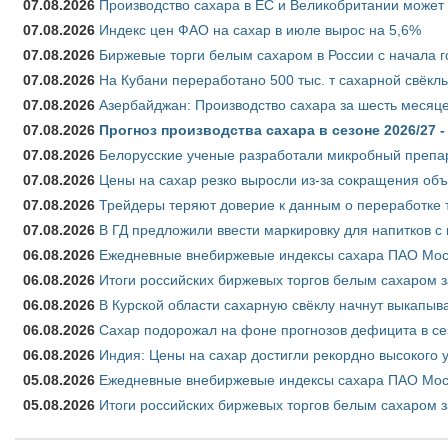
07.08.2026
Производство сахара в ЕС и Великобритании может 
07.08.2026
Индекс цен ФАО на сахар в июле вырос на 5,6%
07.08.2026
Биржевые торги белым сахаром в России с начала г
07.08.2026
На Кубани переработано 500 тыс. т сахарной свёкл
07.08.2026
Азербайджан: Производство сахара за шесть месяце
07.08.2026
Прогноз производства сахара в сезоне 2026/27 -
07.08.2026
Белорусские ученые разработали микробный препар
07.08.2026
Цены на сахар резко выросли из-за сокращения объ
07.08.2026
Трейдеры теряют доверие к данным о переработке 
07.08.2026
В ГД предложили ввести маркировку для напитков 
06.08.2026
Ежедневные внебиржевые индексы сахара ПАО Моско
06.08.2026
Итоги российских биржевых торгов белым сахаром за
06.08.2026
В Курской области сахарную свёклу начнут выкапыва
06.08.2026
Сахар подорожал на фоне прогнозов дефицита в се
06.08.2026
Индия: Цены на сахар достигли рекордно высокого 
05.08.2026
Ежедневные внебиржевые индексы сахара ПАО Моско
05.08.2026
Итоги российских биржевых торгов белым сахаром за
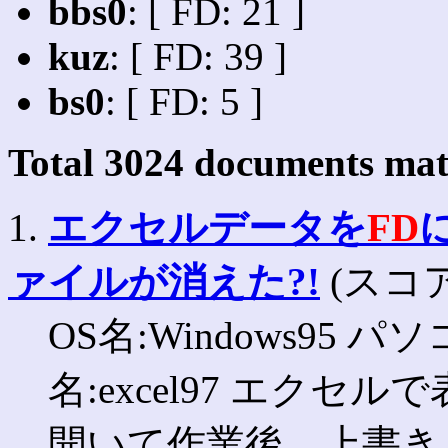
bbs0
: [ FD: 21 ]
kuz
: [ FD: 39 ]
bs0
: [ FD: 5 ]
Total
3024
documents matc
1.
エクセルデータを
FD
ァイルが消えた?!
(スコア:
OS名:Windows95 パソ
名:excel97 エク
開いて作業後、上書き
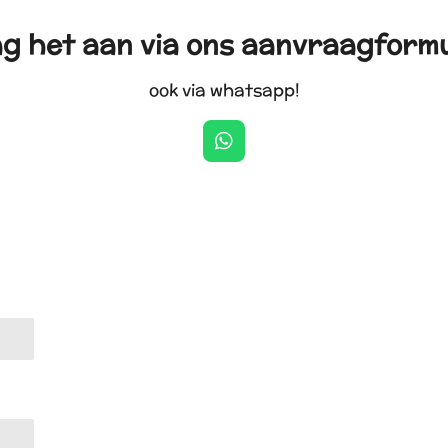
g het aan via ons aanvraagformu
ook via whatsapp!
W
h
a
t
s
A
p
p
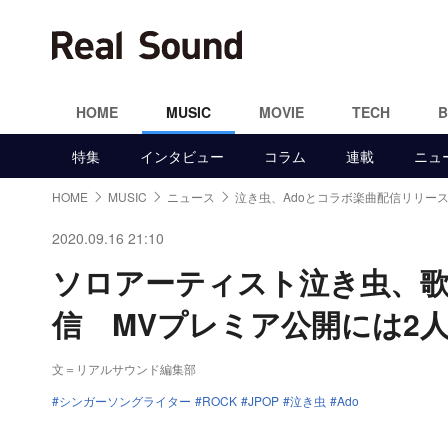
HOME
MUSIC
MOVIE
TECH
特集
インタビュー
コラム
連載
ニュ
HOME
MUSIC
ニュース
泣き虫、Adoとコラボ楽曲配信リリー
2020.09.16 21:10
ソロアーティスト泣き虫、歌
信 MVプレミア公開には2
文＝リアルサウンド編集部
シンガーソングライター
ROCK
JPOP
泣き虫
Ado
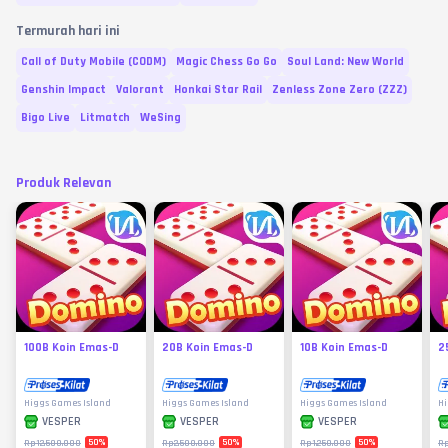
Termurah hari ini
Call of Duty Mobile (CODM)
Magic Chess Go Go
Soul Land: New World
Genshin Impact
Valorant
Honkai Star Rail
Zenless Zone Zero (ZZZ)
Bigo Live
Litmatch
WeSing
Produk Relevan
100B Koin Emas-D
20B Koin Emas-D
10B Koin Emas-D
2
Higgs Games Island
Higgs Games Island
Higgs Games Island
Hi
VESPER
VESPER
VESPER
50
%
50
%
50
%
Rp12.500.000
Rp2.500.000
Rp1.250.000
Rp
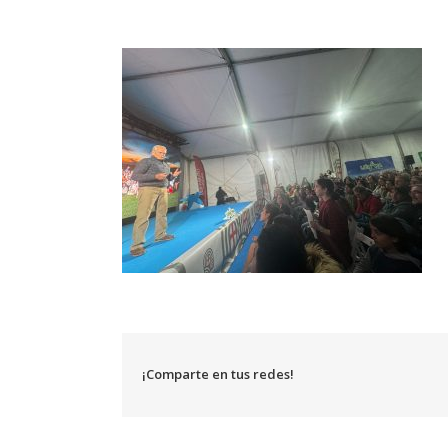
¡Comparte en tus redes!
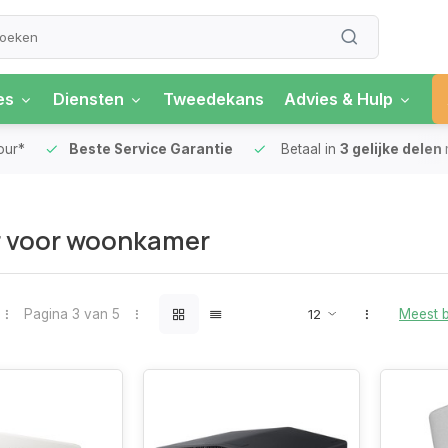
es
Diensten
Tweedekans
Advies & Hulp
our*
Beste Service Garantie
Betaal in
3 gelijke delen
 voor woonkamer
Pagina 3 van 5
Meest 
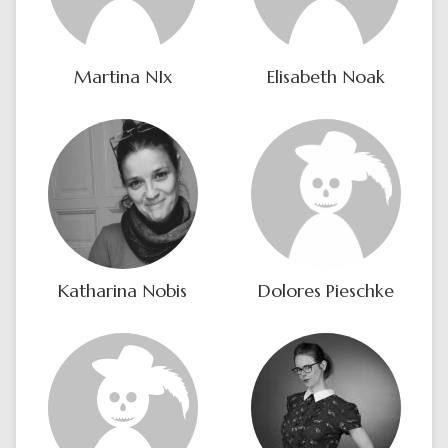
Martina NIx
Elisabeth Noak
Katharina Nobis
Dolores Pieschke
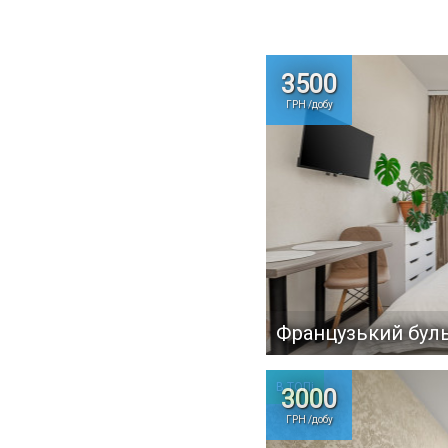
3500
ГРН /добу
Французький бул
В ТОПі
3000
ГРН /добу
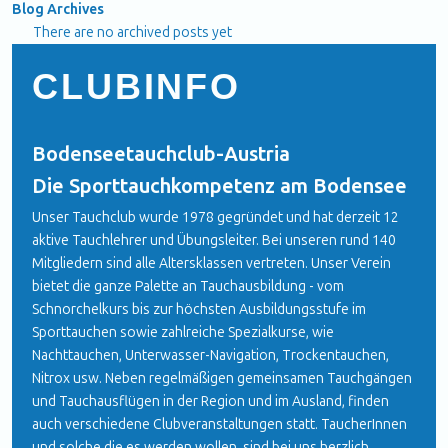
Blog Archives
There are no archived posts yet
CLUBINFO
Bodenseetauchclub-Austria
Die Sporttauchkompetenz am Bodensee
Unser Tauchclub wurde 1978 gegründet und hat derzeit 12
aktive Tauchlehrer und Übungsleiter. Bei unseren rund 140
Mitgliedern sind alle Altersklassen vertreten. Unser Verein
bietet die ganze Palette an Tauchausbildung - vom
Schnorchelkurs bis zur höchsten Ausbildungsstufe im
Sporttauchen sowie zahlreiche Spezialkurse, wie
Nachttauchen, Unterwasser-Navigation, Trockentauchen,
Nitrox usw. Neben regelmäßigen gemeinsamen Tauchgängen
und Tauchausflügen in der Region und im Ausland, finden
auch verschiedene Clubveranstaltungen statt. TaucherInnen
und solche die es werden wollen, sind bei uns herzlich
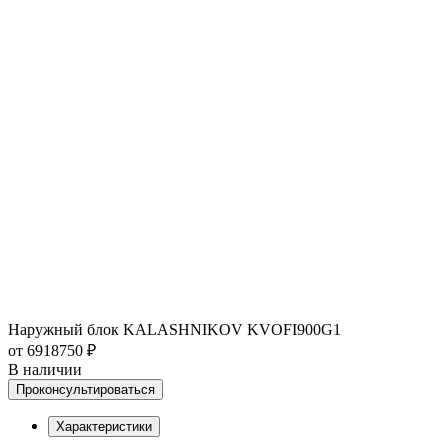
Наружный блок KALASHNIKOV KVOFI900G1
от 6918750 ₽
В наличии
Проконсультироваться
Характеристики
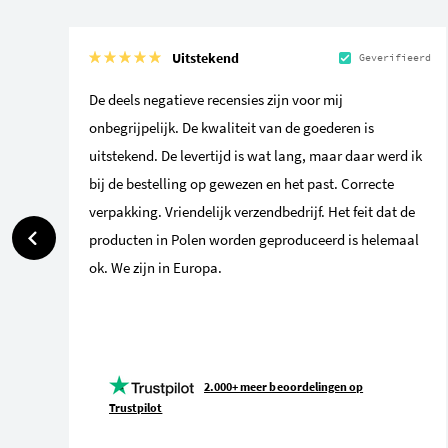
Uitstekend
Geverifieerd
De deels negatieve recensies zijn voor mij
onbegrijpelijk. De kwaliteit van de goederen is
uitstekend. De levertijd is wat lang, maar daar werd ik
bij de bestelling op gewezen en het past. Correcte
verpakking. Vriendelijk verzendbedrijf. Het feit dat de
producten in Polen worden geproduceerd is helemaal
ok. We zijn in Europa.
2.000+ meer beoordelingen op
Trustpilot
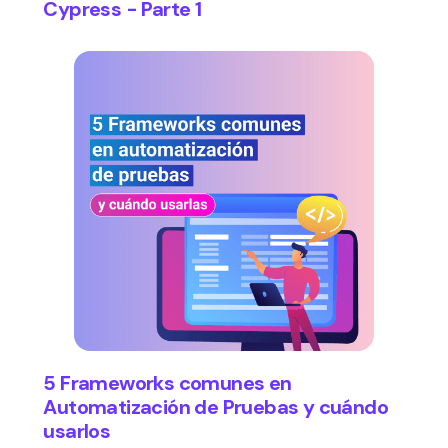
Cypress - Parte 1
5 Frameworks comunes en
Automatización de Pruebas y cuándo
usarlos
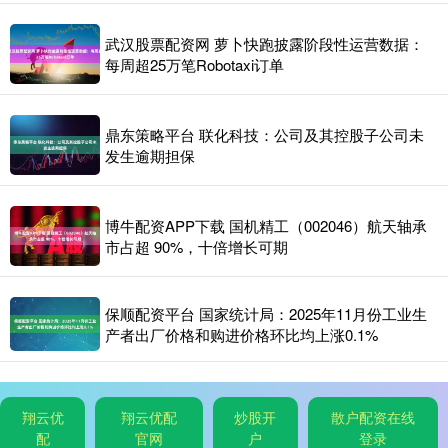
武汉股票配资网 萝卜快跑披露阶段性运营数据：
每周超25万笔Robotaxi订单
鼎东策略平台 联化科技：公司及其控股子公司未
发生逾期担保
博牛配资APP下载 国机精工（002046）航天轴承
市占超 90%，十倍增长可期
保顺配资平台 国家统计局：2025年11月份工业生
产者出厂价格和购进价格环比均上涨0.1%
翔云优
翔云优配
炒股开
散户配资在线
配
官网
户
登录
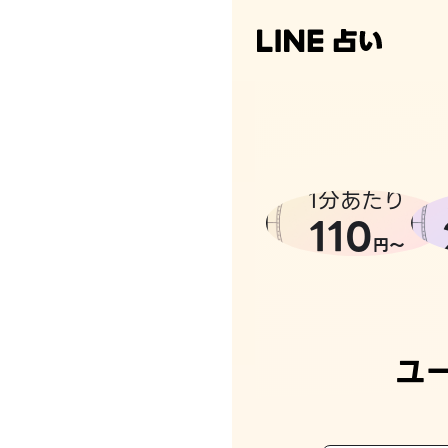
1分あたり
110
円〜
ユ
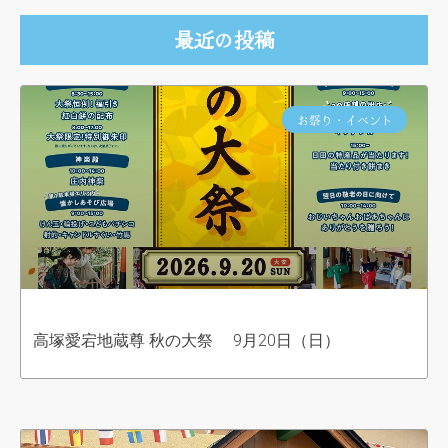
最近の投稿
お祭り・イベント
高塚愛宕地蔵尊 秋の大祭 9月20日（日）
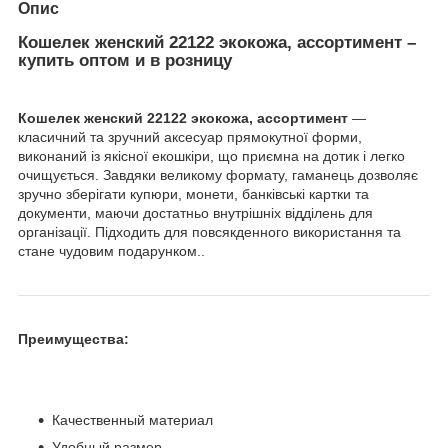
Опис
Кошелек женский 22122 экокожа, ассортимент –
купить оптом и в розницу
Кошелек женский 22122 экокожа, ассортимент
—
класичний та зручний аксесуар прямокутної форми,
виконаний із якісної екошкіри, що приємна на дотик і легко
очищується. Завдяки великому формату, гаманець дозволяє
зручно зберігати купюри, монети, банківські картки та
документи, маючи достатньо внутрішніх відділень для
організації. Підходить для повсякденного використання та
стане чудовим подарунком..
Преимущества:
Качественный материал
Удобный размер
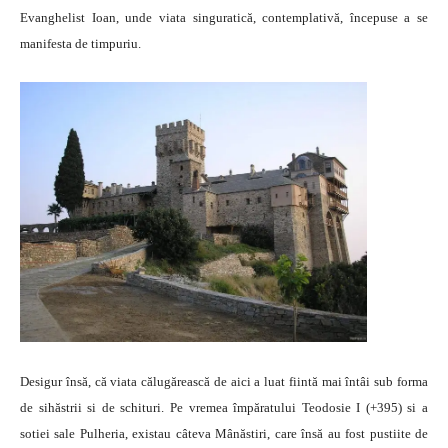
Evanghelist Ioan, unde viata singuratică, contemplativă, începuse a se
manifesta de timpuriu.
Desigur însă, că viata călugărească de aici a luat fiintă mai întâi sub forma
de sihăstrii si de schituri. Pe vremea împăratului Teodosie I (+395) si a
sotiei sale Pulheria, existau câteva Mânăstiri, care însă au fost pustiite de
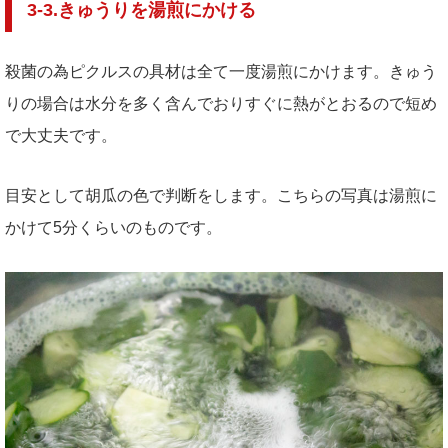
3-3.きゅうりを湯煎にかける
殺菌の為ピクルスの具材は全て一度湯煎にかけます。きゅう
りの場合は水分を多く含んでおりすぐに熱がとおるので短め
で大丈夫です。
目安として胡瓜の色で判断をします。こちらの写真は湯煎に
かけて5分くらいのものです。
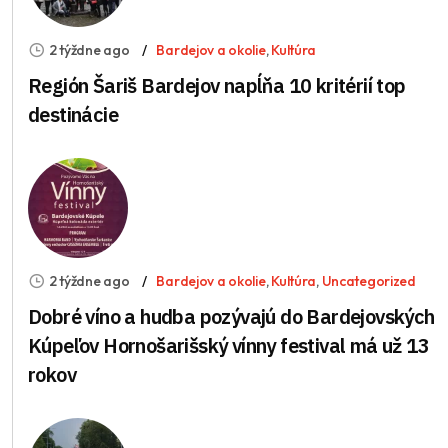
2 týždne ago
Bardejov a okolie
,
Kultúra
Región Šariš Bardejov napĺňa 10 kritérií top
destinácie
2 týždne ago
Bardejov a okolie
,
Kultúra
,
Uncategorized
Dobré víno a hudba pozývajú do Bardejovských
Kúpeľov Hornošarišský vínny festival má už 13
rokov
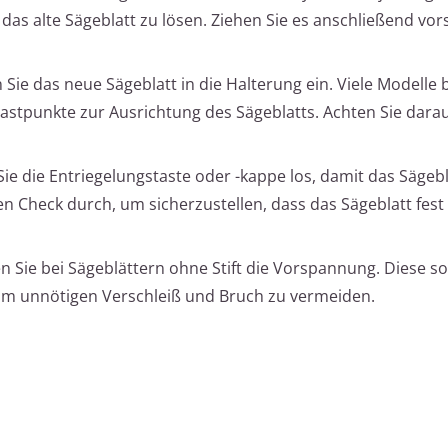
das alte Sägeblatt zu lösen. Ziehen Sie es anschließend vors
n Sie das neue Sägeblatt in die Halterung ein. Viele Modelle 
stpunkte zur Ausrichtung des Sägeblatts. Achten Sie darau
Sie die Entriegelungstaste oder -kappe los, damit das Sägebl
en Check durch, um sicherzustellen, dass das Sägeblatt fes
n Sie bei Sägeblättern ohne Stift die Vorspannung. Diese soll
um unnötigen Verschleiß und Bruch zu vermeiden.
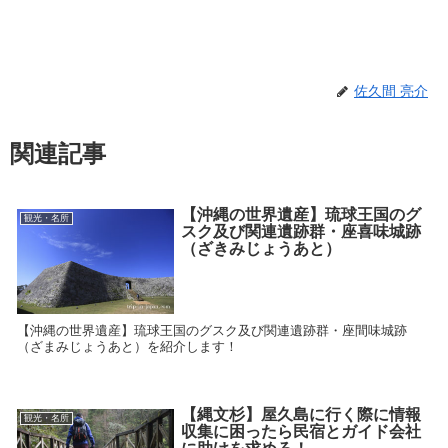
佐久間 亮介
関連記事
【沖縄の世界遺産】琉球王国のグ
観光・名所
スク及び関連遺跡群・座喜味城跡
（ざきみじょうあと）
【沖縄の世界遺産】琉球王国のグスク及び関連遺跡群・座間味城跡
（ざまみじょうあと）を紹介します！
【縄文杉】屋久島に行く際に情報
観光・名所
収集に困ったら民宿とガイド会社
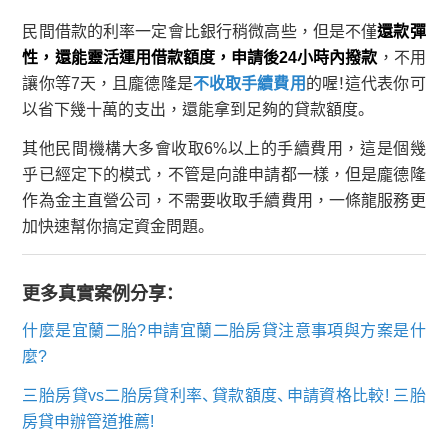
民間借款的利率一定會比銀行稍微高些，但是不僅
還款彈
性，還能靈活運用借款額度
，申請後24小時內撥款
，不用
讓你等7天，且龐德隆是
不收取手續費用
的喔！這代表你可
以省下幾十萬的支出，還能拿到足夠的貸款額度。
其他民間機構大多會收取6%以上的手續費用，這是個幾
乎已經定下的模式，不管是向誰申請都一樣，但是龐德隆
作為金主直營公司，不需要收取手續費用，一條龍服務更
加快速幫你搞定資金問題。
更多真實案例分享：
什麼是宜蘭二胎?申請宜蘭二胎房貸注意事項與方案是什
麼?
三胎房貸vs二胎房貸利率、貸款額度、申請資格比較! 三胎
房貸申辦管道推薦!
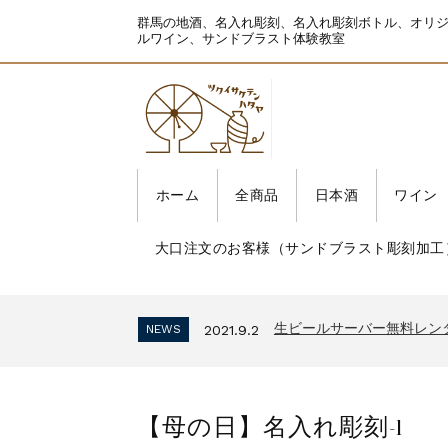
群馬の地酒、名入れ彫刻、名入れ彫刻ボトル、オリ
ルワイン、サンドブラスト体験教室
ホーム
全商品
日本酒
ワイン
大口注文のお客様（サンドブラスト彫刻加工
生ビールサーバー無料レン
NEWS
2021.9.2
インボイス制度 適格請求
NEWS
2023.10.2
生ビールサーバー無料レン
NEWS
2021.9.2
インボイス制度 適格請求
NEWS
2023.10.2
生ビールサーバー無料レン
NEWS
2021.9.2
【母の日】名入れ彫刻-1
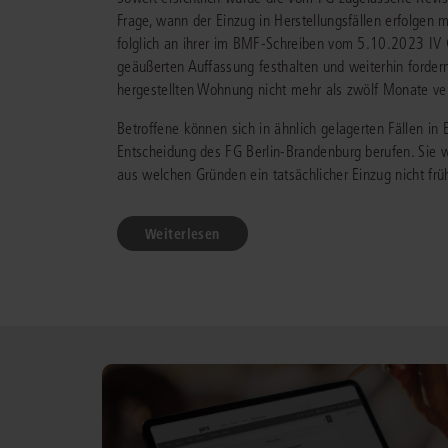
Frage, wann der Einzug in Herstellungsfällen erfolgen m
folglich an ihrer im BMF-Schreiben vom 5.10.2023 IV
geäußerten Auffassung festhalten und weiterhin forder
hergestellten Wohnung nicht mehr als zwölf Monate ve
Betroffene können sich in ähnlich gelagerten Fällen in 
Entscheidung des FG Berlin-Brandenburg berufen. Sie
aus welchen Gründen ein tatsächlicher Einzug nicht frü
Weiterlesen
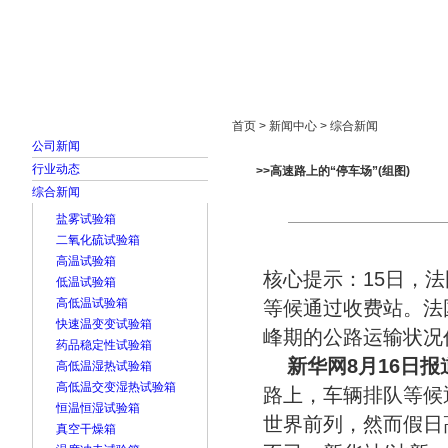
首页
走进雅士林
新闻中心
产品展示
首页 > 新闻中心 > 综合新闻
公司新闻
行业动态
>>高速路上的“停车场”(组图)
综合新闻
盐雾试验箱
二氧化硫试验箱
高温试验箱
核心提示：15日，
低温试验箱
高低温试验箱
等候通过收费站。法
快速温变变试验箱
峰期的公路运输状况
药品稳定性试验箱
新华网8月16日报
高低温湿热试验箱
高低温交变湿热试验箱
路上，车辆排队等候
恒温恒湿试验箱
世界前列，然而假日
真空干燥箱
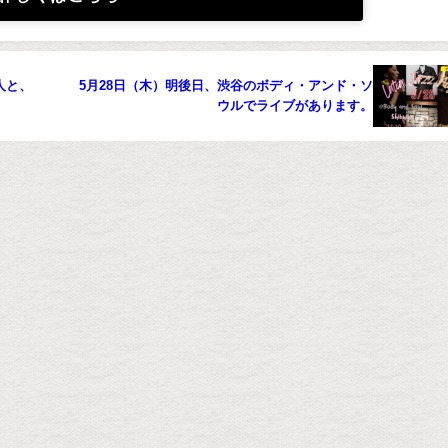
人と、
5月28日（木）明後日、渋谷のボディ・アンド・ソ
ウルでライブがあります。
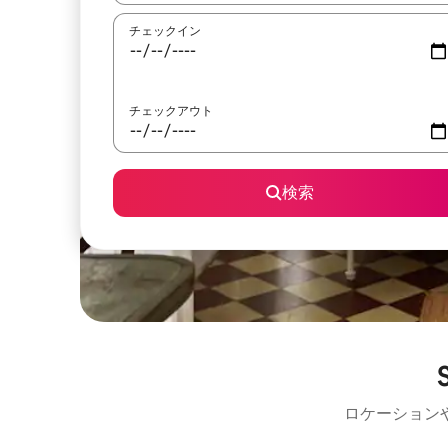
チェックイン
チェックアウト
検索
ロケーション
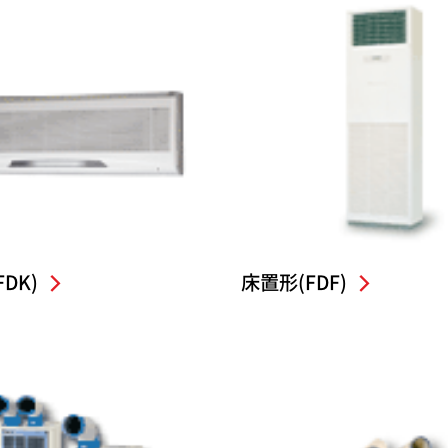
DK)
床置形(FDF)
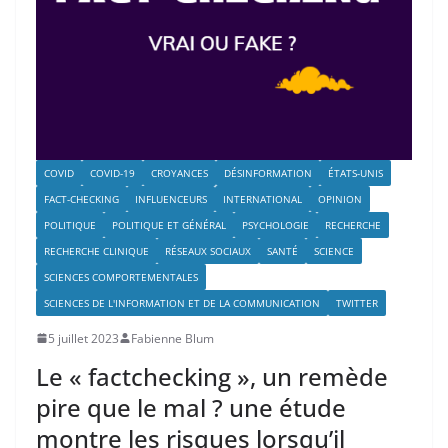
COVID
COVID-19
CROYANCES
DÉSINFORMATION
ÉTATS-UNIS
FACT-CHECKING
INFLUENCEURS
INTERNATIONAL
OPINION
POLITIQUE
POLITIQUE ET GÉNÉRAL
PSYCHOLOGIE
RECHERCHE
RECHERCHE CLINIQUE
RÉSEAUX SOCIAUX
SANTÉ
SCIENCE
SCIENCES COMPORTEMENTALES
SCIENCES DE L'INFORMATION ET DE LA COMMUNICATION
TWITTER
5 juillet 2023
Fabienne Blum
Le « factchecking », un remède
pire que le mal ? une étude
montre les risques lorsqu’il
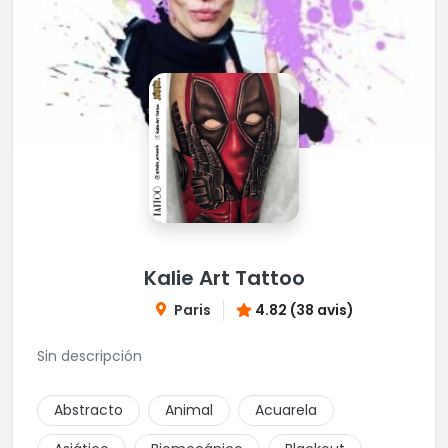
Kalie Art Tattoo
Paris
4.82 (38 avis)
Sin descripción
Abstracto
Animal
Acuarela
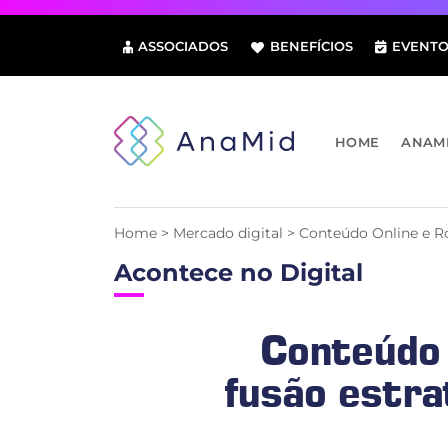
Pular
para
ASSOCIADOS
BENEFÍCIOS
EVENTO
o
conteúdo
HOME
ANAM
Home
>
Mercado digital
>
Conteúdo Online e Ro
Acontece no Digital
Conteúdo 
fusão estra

**EXERCISE:** Work out how many lines of the material include "Koin", then report only that count.

**TASK RESPONSE:** 3